En donnant ce commandement au pluriel, il accomplit quelque chose
d’inouï : il rend chacun responsable
de l’amour de tous. Si je reçois le commandement : « aimez-vous »,
je dois d’abord faire un effort pour aimer, moi-même, ceux qui m’entourent.
Mais je dois être également vigilant à ce que ne surgissent pas de haines par
ailleurs. Nous découvrons que Jésus ne
nous a pas seulement aimés, mais il a
fait que nous nous aimions. Aimer comme Jésus nous a aimés signifie non
seulement aimer soi-même ceux qui nous entourent, mais aussi veiller à ce
qu’aucune discorde ne vienne blesser la charité, nulle part.
On peut
illustrer cela dans les relations familiales. Un père, une mère ont pour devoir
d’aimer leurs enfants. Ils aiment, chacun, personnellement, leurs enfants. Mais
ils doivent veiller également à ce que leurs enfants s’aiment entre eux.
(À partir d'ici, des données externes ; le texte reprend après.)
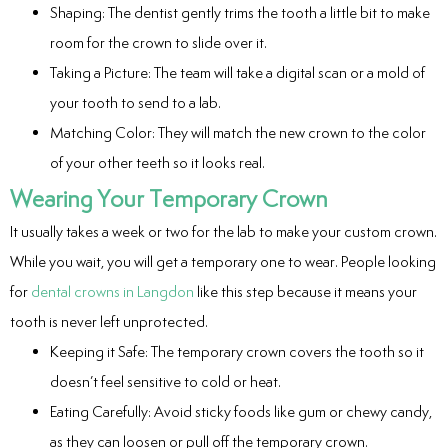
Shaping: The dentist gently trims the tooth a little bit to make
room for the crown to slide over it.
Taking a Picture: The team will take a digital scan or a mold of
your tooth to send to a lab.
Matching Color: They will match the new crown to the color
of your other teeth so it looks real.
Wearing Your Temporary Crown
It usually takes a week or two for the lab to make your custom crown.
While you wait, you will get a temporary one to wear. People looking
for
dental crowns in Langdon
like this step because it means your
tooth is never left unprotected.
Keeping it Safe: The temporary crown covers the tooth so it
doesn’t feel sensitive to cold or heat.
Eating Carefully: Avoid sticky foods like gum or chewy candy,
as they can loosen or pull off the temporary crown.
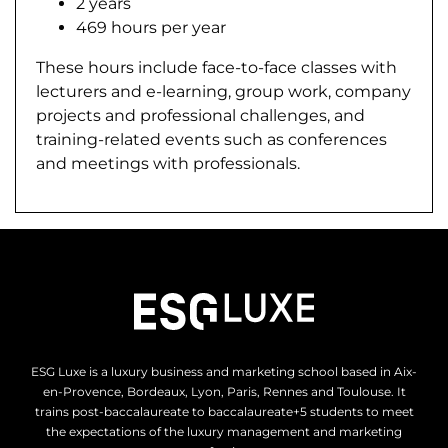
2 years
469 hours per year
These hours include face-to-face classes with
lecturers and e-learning, group work, company
projects and professional challenges, and
training-related events such as conferences
and meetings with professionals.
ESG Luxe is a luxury business and marketing school based in Aix-
en-Provence, Bordeaux, Lyon, Paris, Rennes and Toulouse. It
trains post-baccalaureate to baccalaureate+5 students to meet
the expectations of the luxury management and marketing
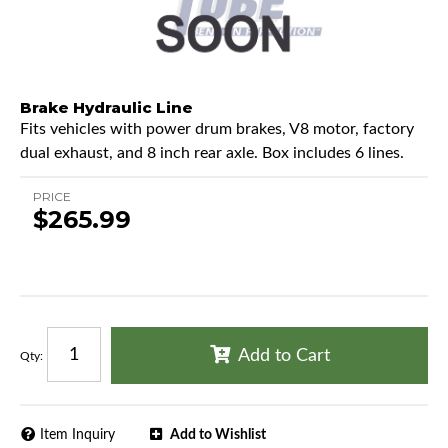
Brake Hydraulic Line
Fits vehicles with power drum brakes, V8 motor, factory
dual exhaust, and 8 inch rear axle. Box includes 6 lines.
PRICE
$265.99
Add to Cart
Qty
:
Item Inquiry
Add to Wishlist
Il ne
suffit pas à l’équilibre d’une famille que les parents aiment chacun
séparément ; ils sont encore les garants de la bonne entente fraternelle.
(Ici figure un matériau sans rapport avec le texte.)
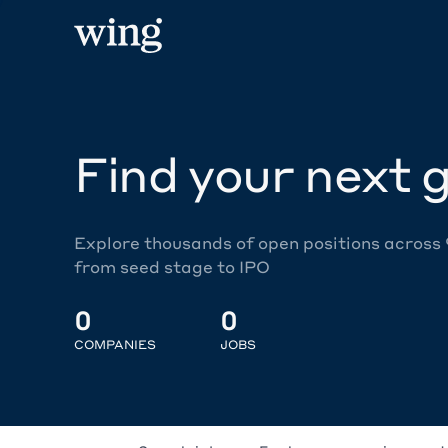
Find your next g
Explore thousands of open positions across
from seed stage to IPO
0
0
COMPANIES
JOBS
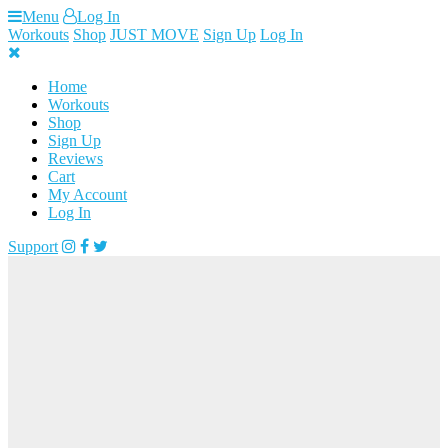
Skip
Menu
Log In
to
Workouts
Shop
JUST MOVE
Sign Up
Log In
content
Home
Workouts
Shop
Sign Up
Reviews
Cart
My Account
Log In
Support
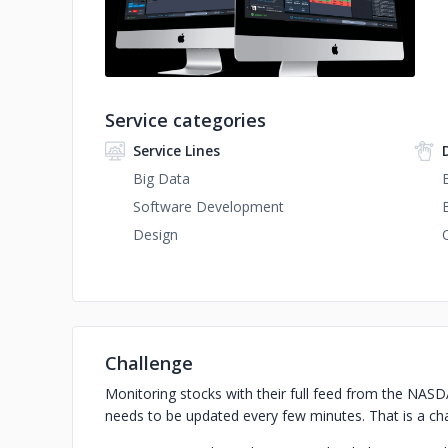
Service categories
Service Lines
Big Data
Software Development
Design
Challenge
Monitoring stocks with their full feed from the NAS
needs to be updated every few minutes. That is a chal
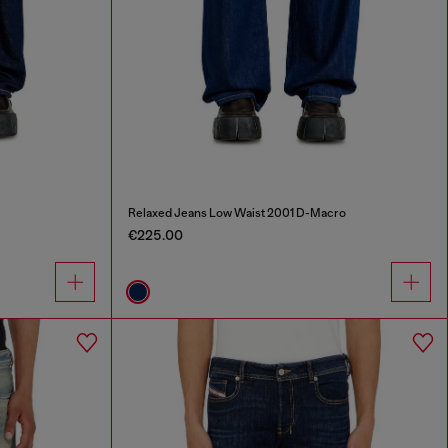
Relaxed Jeans Low Waist 2001 D-Macro
€225.00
Combien cela est délicat et difficile parfois ! Mais on mesure à la
douleur ressentie à l’occasion des inimitiés fraternelles l’importance de cette
vérité. C’est exactement cela que Jésus nous a commandé : il ne suffit pas
que chacun soit responsable de l’amour que, personnellement, il donne aux
autres. Jésus engage notre responsabilité
chrétienne sur l’amour universel. Tant que, dans l’Eglise, deux personnes
se haïssent, il est de la responsabilité de l’Eglise tout entière de faire
qu’elles se réconcilient. Et personne ne peut se dire en règle du commandement
de l’amour s’il subsiste une seule haine dans l’Eglise.
Vous
voyez donc combien ce commandement de Jésus est original, car il s’adresse à
toute l’Eglise ; il rend chacun de nous responsable de la charité de toute
l’Eglise. Nous ne devons pas seulement aimer tous nos frères ; nous devons
faire que tous nos frères s’aiment. Pour entrer dans cette exigence absolue, il
n’y a pas d’autre moyen que de donner sa vie. De même que le Christ a offert sa
vie pour tous les hommes, chacun est invité à le faire, à sa mesure, selon sa
vocation : les parents donnent leur vie pour que leurs enfants
s’aiment ; le prêtre donne sa vie pour que sa paroisse grandisse dans la
communion et la charité ; chacun donne sa vie pour que ses proches vivent
dans un amour vrai. Toute division, toute haine, tout schisme apparaît alors
comme une blessure insupportable, qui nous placerait tous en défaut devant le
commandement de Jésus. Hors de cela, il n’y a rien de chrétien. Nous pouvons
nous souvenir de cette définition de la vie chrétienne : « Où sont
amour et charité, Dieu est présent ».